[DATA PROVIDED Boundary: Start]

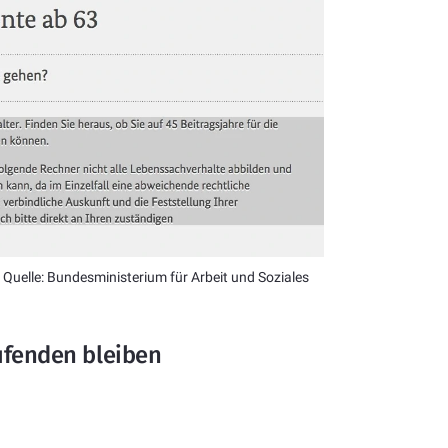
Quelle: Bundesministerium für Arbeit und Soziales
ufenden bleiben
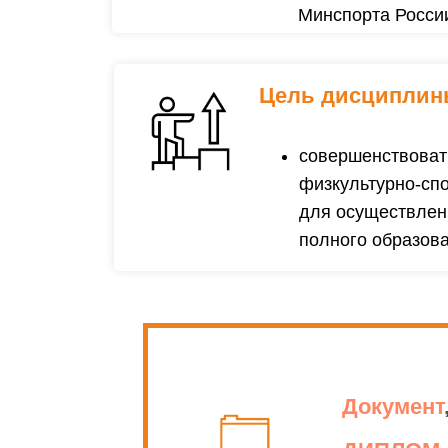
Минспорта Росси
Цель дисциплин
совершенствоват
физкультурно-сп
для осуществлен
полного образов
Документ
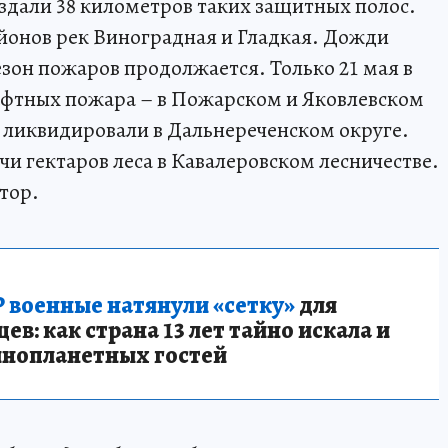
оздали 38 километров таких защитных полос.
айонов рек Виноградная и Гладкая. Дожди
езон пожаров продолжается. Только 21 мая в
фтных пожара – в Пожарском и Яковлевском
 ликвидировали в Дальнереченском округе.
и гектаров леса в Кавалеровском лесничестве.
тор.
 военные натянули «сетку»
для
в: как страна 13 лет тайно искала и
инопланетных гостей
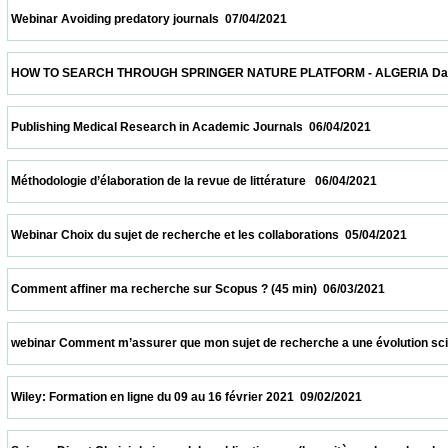
 Webinar Avoiding predatory journals  07/04/2021                            
 HOW TO SEARCH THROUGH SPRINGER NATURE PLATFORM - ALGERIA Date and time: Apr
 Publishing Medical Research in Academic Journals  06/04/2021                          
 Méthodologie d’élaboration de la revue de littérature   06/04/2021                         
 Webinar Choix du sujet de recherche et les collaborations  05/04/2021                   
 Comment affiner ma recherche sur Scopus ? (45 min)  06/03/2021                       
 webinar Comment m’assurer que mon sujet de recherche a une évolution scientifique 
 Wiley: Formation en ligne du 09 au 16 février 2021  09/02/2021                            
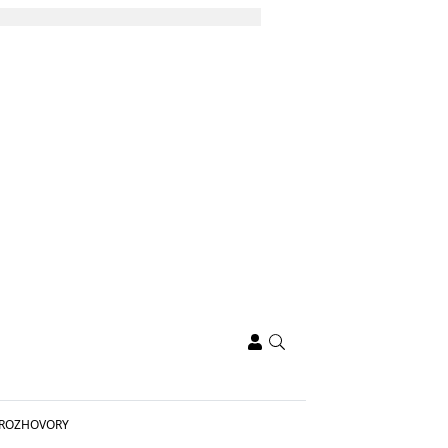
ROZHOVORY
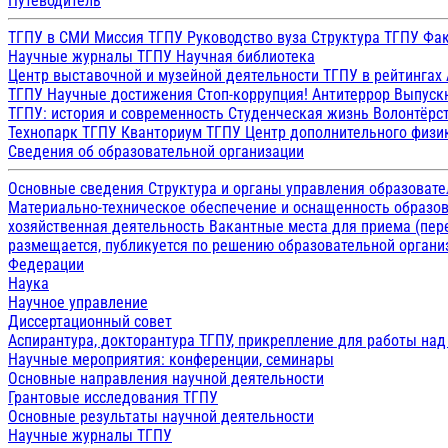
Путеводитель
ТГПУ в СМИ
Миссия ТГПУ
Руководство вуза
Структура ТГПУ
Фак
Научные журналы ТГПУ
Научная библиотека
Центр выставочной и музейной деятельности
ТГПУ в рейтингах
ТГПУ
Научные достижения
Стоп-коррупция!
Антитеррор
Выпуск
ТГПУ: история и современность
Студенческая жизнь
Волонтёрс
Технопарк ТГПУ
Кванториум ТГПУ
Центр дополнительного физик
Сведения об образовательной организации
Основные сведения
Структура и органы управления образоват
Материально-техническое обеспечение и оснащенность образов
хозяйственная деятельность
Вакантные места для приема (пе
размещается, публикуется по решению образовательной организ
Федерации
Наука
Научное управление
Диссертационный совет
Аспирантура, докторантура ТГПУ, прикрепление для работы на
Научные мероприятия: конференции, семинары
Основные направления научной деятельности
Грантовые исследования ТГПУ
Основные результаты научной деятельности
Научные журналы ТГПУ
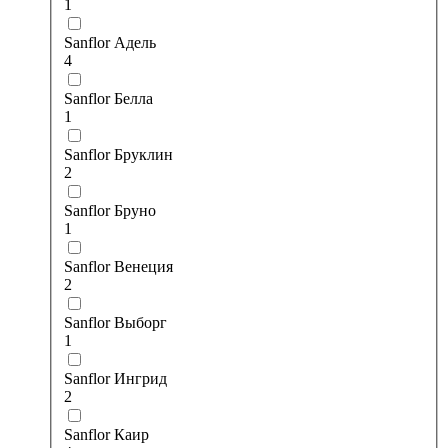
1
Sanflor Адель
4
Sanflor Белла
1
Sanflor Бруклин
2
Sanflor Бруно
1
Sanflor Венеция
2
Sanflor Выборг
1
Sanflor Ингрид
2
Sanflor Каир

[DATA PROVIDED Boundary: End]

> YOUR GOAL: Here the job is to set down exactly the lines of the material above that fall between the one with "Основные сведения" and the one with "Диссертационный совет", inclusive, and nothing beyond them.

> YOUR SOLUTION:
Основные сведения
Структура и органы управления образоват
Материально-техническое обеспечение и оснащенность образов
хозяйственная деятельность
Вакантные места для приема (пе
размещается, публикуется по решению образовательной организ
Федерации
Наука
Научное управление
Диссертационный совет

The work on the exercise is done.